Boese uses pay bonuses to encourage strong customer service both with her employees in the office and in the field. The bonuses come through trackable metrics, such as completing jobs on time and not forgetting tools at the work site. Those bonuses can be worth an extra 50 cents per hour depending on the employee’s rank. The office staff also receives bonuses based on service contract target numbers.

“It pays off for us,” she says. “Anybody can just go through the motions. We don’t want to step over opportunity.”

While one employee should handle the majority of the contact with a customer, some tiered communication is important as well, says Kallenberg. One of the manager’s superiors or someone within the company leadership should connect with clients briefly every six months or so just to check on the strength of that relationship and ask what could make things even better.
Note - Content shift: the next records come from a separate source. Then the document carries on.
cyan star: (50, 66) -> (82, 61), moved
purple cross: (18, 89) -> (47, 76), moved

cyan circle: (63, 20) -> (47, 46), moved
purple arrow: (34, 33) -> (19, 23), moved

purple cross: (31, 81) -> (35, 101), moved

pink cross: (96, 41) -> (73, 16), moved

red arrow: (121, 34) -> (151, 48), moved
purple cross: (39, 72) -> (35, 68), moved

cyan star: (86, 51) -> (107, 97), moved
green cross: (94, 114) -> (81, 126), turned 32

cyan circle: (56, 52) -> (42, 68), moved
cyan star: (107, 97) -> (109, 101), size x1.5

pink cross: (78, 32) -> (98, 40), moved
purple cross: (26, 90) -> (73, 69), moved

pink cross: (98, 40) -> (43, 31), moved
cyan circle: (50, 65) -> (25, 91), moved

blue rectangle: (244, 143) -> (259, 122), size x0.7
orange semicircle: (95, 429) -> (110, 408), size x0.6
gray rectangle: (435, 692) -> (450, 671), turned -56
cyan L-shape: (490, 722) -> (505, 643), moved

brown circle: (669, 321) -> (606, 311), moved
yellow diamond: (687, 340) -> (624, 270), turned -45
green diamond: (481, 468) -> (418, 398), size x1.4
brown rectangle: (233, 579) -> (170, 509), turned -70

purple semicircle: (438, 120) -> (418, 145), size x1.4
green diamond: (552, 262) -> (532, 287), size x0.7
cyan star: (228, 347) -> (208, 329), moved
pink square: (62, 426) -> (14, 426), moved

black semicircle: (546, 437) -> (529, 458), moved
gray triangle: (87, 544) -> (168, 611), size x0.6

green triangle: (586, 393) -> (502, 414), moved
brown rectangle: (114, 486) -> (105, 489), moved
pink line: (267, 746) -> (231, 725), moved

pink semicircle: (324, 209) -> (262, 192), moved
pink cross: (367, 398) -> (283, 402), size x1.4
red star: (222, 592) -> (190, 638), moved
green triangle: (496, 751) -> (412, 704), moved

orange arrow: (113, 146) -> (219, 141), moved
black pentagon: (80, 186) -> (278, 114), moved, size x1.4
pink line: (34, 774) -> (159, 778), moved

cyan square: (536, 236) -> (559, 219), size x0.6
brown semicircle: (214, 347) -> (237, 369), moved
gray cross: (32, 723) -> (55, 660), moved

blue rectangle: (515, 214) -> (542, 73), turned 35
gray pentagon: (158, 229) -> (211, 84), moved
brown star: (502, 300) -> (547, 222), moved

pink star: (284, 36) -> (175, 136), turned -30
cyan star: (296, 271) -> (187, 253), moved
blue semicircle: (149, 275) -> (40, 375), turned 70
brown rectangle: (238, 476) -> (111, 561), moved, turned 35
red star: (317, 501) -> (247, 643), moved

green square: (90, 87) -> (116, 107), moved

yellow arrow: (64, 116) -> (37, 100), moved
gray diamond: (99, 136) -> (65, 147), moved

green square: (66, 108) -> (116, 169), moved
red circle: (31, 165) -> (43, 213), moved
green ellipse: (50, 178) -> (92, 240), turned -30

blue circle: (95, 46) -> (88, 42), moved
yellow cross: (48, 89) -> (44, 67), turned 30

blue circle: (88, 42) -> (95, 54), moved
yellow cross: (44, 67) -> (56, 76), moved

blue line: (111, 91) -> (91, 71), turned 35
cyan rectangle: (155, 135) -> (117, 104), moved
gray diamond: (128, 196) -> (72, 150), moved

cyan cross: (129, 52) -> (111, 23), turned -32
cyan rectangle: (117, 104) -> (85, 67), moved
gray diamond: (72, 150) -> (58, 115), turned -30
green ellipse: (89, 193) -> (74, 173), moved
“Building those multiple levels of relationships will safeguard you so much,” Kallenberg says.

Customer service mindset

A strong customer service program has to start with the leader. “The leader has to 100% believe that the customer relationship drives the business. If the leadership doesn’t believe in it, it’s not going to work,” Stark says. The company’s core values should be built around or at least include expectations for developing relationships with customers, so that both the company and clients benefit.

Train crew leaders to use the drive time between jobs to remind the crew of the upcoming job’s requirements and who will be tackling which assignments, says Kallenberg. Make sure they talk about the job’s focus and any major concerns brought up since the last visit. That way, if a customer happens to talk to crew members in the field, everyone down to the person using an edger sounds knowledgeable about the project and knows who to take the customer to.

“They don’t have to know the answer,” Kallenberg says. “They just have to know how to respond. There’s a difference.”

Boese’s team has a spring training session to develop customer service skills, including prepared conversations and discussions on how to respond to different situations with customers, she says.

As the person who hands out the work orders, Dilluvio has daily contact with his team about how to approach each customer, he says. While he doesn’t track every single customer, he knows a lot of the nuances of the clients and talks to the crews about how to approach the job.

“It means daily, constant contact and training,” he says.

Communication in crisis

During a situation such as COVID-19, company leadership needs to be focused on customer communication, says Pam Stark, consultant at Bruce Wilson & Company, Scottsdale, Arizona. That communication needs to start with some empathy at the beginning, where the message is about how your company understands how difficult things have been for the customers and their businesses.

“Then allow them to vent a little bit, because they’ve got things on their mind,” Stark says.

Make sure the customer knows that you’re focused more on how COVID-19 has affected them, as compared to talking about how tough things have been for your business, says Parke Kallenburg, founder and senior partner at Advance Consulting Group, Atlanta, Georgia.

“All you have to do is agree with them and then say, ‘How can I help?’” he says.

Don’t be reluctant to use available technology to get through the pandemic, says Tony Dilluvio, president of AquaTurf Irrigation Systems LLC, Elmsford, New York. Establish customer capability with email and phone communication, and be proactive about sharing safety measures being taken by your crew while on the job. Make sure the crew knows before arriving about the customer’s comfort level for interaction, and stick to it.

In the call prior to the job, the team talks to the customer about what parts of the property they’ll need access to, and what they’re doing to sanitize spaces they’re interacting with, says Lona Boese, vice president of Marlo Company Lawn Sprinklers, Saginaw, Michigan.

“That way, there’s no surprise to the client when they’re getting there,” Boese says. “We just want them to know we’re on top of things.”

Especially in a difficult situation, it’s better to overcommunicate, Stark says. Make sure the customer understands that your company is there for the customer. “It’s got to be personal and touching base with them,” she says.